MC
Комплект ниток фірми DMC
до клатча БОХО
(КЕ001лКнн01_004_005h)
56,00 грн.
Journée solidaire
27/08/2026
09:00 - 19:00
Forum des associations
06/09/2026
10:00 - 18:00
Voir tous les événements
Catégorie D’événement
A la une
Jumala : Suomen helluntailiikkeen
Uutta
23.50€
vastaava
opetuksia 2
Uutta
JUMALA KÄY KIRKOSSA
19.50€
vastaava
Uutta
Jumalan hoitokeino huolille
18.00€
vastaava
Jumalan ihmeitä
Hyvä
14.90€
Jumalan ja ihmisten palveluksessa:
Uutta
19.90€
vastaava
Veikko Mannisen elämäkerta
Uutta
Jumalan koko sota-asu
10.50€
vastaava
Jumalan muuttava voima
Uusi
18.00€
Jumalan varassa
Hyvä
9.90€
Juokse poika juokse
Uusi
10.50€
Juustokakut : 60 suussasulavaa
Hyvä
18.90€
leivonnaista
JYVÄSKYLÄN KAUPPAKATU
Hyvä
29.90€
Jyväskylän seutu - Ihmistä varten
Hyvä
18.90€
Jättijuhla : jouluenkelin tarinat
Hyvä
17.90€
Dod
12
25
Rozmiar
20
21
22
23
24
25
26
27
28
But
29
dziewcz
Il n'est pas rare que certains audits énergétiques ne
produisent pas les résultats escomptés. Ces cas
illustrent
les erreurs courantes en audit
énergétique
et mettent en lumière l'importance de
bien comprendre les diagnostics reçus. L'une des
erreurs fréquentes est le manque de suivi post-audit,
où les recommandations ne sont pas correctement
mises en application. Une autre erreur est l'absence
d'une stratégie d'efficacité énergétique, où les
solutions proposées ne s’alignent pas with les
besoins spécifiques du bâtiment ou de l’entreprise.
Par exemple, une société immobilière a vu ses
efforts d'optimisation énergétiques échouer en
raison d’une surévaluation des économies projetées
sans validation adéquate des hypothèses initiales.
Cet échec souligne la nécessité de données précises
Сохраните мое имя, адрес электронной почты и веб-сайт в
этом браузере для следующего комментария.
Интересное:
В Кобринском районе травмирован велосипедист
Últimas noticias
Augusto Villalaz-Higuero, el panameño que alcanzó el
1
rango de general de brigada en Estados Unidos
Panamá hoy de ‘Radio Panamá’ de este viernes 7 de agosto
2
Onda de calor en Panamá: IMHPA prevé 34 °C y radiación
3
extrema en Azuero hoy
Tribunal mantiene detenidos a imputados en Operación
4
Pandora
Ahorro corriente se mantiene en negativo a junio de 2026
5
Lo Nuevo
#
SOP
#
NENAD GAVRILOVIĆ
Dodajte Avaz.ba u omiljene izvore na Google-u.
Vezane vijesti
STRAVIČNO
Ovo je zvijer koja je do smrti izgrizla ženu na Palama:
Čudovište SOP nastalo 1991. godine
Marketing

##########

(What you have to do):
Would you return the full set of entries, unchanged in every detail?

(Answer to this task):
MC
Комплект ниток фірми DMC
до клатча БОХО
(КЕ001лКнн01_004_005h)
56,00 грн.
Journée solidaire
27/08/2026
09:00 - 19:00
Forum des associations
06/09/2026
10:00 - 18:00
Voir tous les événements
Catégorie D’événement
A la une
Jumala : Suomen helluntailiikkeen
Uutta
23.50€
vastaava
opetuksia 2
Uutta
JUMALA KÄY KIRKOSSA
19.50€
vastaava
Uutta
Jumalan hoitokeino huolille
18.00€
vastaava
Jumalan ihmeitä
Hyvä
14.90€
Jumalan ja ihmisten palveluksessa:
Uutta
19.90€
vastaava
Veikko Mannisen elämäkerta
Uutta
Jumalan koko sota-asu
10.50€
vastaava
Jumalan muuttava voima
Uusi
18.00€
Jumalan varassa
Hyvä
9.90€
Juokse poika juokse
Uusi
10.50€
Juustokakut : 60 suussasulavaa
Hyvä
18.90€
leivonnaista
JYVÄSKYLÄN KAUPPAKATU
Hyvä
29.90€
Jyväskylän seutu - Ihmistä varten
Hyvä
18.90€
Jättijuhla : jouluenkelin tarinat
Hyvä
17.90€
Dod
12
25
Rozmiar
20
21
22
23
24
25
26
27
28
But
29
dziewcz
Il n'est pas rare que certains audits énergétiques ne
produisent pas les résultats escomptés. Ces cas
illustrent
les erreurs courantes en audit
énergétique
et mettent en lumière l'importance de
bien comprendre les diagnostics reçus. L'une des
erreurs fréquentes est le manque de suivi post-audit,
où les recommandations ne sont pas correctement
mises en application. Une autre erreur est l'absence
d'une stratégie d'efficacité énergétique, où les
solutions proposées ne s’alignent pas with les
besoins spécifiques du bâtiment ou de l’entreprise.
Par exemple, une société immobilière a vu ses
efforts d'optimisation énergétiques échouer en
raison d’une surévaluation des économies projetées
sans validation adéquate des hypothèses initiales.
Cet échec souligne la nécessité de données précises
Сохраните мое имя, адрес электронной почты и веб-сайт в
этом браузере для следующего комментария.
Интересное:
В Кобринском районе травмирован велосипедист
Últimas noticias
Augusto Villalaz-Higuero, el panameño que alcanzó el
1
rango de general de brigada en Estados Unidos
Panamá hoy de ‘Radio Panamá’ de este viernes 7 de agosto
2
Onda de calor en Panamá: IMHPA prevé 34 °C y radiación
3
extrema en Azuero hoy
Tribunal mantiene detenidos a imputados en Operación
4
Pandora
Ahorro corriente se mantiene en negativo a junio de 2026
5
Lo Nuevo
#
SOP
#
NENAD GAVRILOVIĆ
Dodajte Avaz.ba u omiljene izvore na Google-u.
Vezane vijesti
STRAVIČNO
Ovo je zvijer koja je do smrti izgrizla ženu na Palama:
Čudovište SOP nastalo 1991. godine
Marketing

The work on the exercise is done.